With images removed, transcribe each record exactly as it appears.

== Source material

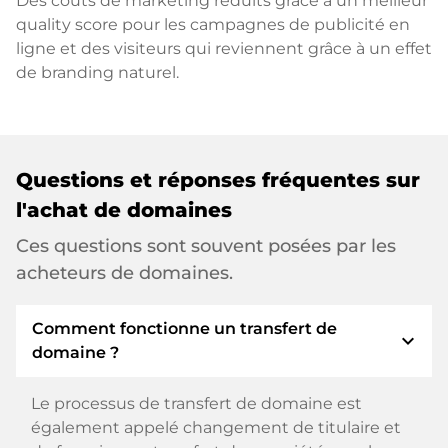
Des coûts de marketing réduits grâce à un meilleur
quality score pour les campagnes de publicité en
ligne et des visiteurs qui reviennent grâce à un effet
de branding naturel.
Questions et réponses fréquentes sur
l'achat de domaines
Ces questions sont souvent posées par les
acheteurs de domaines.
Comment fonctionne un transfert de
expand_more
domaine ?
Le processus de transfert de domaine est
également appelé changement de titulaire et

====

§ **Exercise solution**:
Des coûts de marketing réduits grâce à un meilleur
quality score pour les campagnes de publicité en
ligne et des visiteurs qui reviennent grâce à un effet
de branding naturel.
Questions et réponses fréquentes sur
l'achat de domaines
Ces questions sont souvent posées par les
acheteurs de domaines.
Comment fonctionne un transfert de
expand_more
domaine ?
Le processus de transfert de domaine est
également appelé changement de titulaire et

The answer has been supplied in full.